白色到红色:沿着每种颜色的“矩阵”的列向下移动,在第一列中,我们有我们希望插值开始和结束的位置的 x 坐标,另外两列是该坐标处颜色值的实际值.
cdict2 = {'red': [(0.0, 1.0, 1.0),
(1.0, 1.0, 1.0),
(1.0, 1.0, 1.0)],
'green': [(0.0, 1.0, 1.0),
(1.0, 0.0, 0.0),
(1.0, 0.0, 0.0)],
'blue': [(0.0, 1.0, 1.0),
(1.0, 0.0, 0.0),
(1.0, 0.0, 0.0)]}
It is evident that the gradient I want will be very difficult to create by interpolating in RGB space...
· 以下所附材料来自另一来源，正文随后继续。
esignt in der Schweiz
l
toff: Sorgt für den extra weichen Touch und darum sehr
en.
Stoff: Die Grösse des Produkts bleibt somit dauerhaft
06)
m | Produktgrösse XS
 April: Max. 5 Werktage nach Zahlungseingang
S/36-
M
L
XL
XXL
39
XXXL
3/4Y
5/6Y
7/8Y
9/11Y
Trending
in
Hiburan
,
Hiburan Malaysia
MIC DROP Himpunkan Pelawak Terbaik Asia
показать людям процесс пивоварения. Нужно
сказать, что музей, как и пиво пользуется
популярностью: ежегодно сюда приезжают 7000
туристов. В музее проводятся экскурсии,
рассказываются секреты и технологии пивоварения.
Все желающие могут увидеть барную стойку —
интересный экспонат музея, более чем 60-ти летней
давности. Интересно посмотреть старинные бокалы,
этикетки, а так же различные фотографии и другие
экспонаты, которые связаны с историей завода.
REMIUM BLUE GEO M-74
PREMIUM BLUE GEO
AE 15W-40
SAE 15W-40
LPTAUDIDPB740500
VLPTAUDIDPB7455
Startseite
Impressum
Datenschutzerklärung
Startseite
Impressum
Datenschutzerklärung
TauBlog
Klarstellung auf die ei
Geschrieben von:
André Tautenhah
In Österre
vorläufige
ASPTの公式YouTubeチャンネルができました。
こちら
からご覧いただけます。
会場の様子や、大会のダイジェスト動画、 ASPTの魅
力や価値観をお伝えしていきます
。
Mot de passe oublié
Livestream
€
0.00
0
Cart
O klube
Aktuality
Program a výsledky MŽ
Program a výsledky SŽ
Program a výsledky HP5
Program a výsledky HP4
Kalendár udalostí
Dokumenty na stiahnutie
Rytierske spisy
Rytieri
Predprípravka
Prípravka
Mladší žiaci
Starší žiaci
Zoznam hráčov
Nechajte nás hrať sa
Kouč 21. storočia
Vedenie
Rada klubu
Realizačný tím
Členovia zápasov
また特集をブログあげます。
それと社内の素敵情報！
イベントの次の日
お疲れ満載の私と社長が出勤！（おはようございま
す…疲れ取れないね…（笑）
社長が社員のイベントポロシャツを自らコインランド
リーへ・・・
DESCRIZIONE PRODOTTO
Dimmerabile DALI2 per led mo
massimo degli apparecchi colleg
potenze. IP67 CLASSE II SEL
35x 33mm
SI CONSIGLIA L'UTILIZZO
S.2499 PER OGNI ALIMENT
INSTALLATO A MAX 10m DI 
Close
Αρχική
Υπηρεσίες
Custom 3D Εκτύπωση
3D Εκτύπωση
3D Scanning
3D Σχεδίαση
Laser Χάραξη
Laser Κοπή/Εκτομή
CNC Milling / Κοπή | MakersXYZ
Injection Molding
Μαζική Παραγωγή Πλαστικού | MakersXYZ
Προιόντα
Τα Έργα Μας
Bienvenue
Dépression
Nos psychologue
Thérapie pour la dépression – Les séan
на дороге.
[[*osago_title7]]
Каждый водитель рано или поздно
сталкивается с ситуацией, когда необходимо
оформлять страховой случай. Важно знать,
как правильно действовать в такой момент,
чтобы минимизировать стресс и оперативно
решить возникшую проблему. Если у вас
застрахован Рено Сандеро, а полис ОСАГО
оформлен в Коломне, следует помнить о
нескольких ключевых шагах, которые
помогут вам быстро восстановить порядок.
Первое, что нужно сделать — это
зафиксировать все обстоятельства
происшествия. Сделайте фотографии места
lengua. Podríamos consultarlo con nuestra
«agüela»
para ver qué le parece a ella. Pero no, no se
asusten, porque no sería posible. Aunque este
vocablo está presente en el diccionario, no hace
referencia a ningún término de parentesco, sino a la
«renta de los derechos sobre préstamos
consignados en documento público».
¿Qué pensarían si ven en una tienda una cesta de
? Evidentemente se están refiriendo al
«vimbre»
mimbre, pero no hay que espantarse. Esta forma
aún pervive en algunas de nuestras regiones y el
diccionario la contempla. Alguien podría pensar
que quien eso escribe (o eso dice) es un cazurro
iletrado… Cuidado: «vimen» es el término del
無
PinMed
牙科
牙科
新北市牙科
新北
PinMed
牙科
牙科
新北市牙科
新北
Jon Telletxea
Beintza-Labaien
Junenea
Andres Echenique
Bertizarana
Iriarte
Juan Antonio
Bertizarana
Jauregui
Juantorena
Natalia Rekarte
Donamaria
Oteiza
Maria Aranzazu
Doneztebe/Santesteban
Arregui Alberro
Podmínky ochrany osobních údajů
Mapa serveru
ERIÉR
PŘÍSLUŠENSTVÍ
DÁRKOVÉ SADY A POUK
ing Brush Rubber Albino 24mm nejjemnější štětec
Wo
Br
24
很明显,通过在 RGB 空间中插值来创建我想要的渐变将非常困难......
回答by Warren Weckesser
This creates a colormap controlled by a single parameter, y:
这将创建一个由单个参数控制的颜色图y:
from matplotlib.colors import LinearSegmentedColormap
def bluegreen(y):
red = [(0.0, 0.0, 0.0), (0.5, y, y), (1.0, 0.0, 0.0)]
green = [(0.0, 0.0, 0.0), (0.5, y, y), (1.0, y, y)]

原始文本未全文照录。